WCAG Document Standards

The web accessibility standard's document-applicable requirements — the criteria automated tagging is built against.

WCAG document standards refer to the application of the Web Content Accessibility Guidelines — the internationally recognized accessibility standard developed primarily for web content — to documents specifically, since many of WCAG's success criteria apply directly to document accessibility even though the standard wasn't authored with PDFs and Office documents as its primary target. Organizations subject to accessibility regulations (Section 508 in the US public sector and its contractors, the European Accessibility Act, and various national equivalents) frequently reference WCAG conformance levels — A, AA, AAA, with AA being the most commonly required baseline — as the measurable standard their documents must meet, making WCAG the de facto benchmark that automated accessibility tagging and remediation pipelines are built and tested against.

The specific WCAG success criteria most relevant to documents map closely onto themes this glossary's accessibility entries address individually: perceivable content requires text alternatives for non-text content (the alt-text generation this glossary's figure-extraction and automated-tagging entries describe), sufficient color contrast (relevant to both born-accessible document creation and the low-vision-enhancement entry's concerns), and content presentable without relying on visual characteristics alone (a document that conveys meaning only through color, for instance, fails this criterion regardless of how well-tagged its structure otherwise is). Operable and understandable criteria extend to navigable structure (heading hierarchy that supports the screen-reader navigation this glossary's compatibility entry describes) and consistent, predictable organization. Robust criteria require that content work reliably across assistive technologies — a practical requirement that's exactly what proper tagging, as distinct from merely visually-correct-looking formatting, is meant to guarantee.

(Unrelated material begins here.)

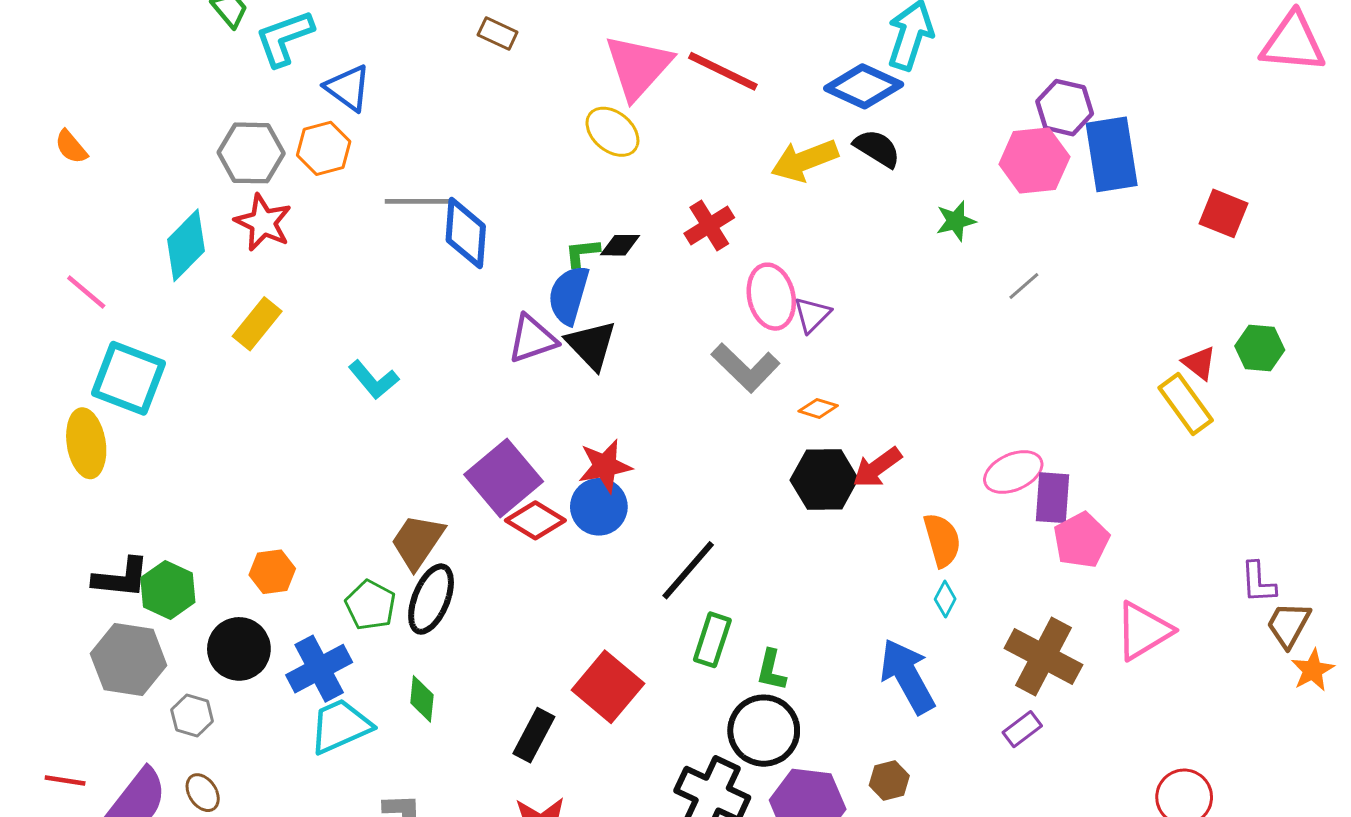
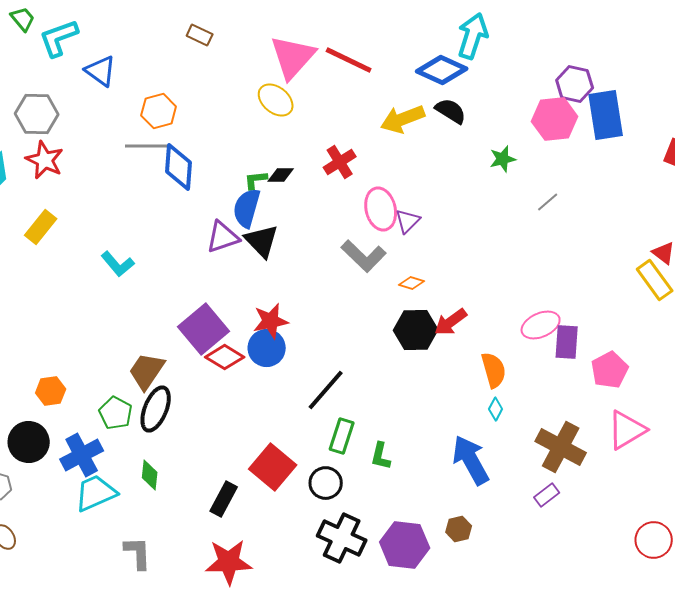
orange hexagon: (324, 148) -> (159, 111), moved
pink pentagon: (1081, 540) -> (610, 370), moved
black circle: (764, 731) -> (326, 483), moved, size x0.7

For document AI programs building automated remediation pipelines, WCAG's success criteria function as the concrete, testable target that structural and semantic tagging aims to satisfy — automated checkers can verify many criteria mechanically (is there alt text present, is heading hierarchy well-formed, does color contrast meet the numeric threshold), which is precisely why automated accessibility tagging pipelines can validate their own output against WCAG criteria as a quality gate before human review, reserving human judgment for the criteria automated checking can't fully assess (is the alt text actually meaningful, does the reading order actually make sense) rather than requiring exhaustive manual review of every criterion on every document — the same automation-plus-targeted-human-verification pattern this glossary applies throughout its accessibility and quality-assurance entries.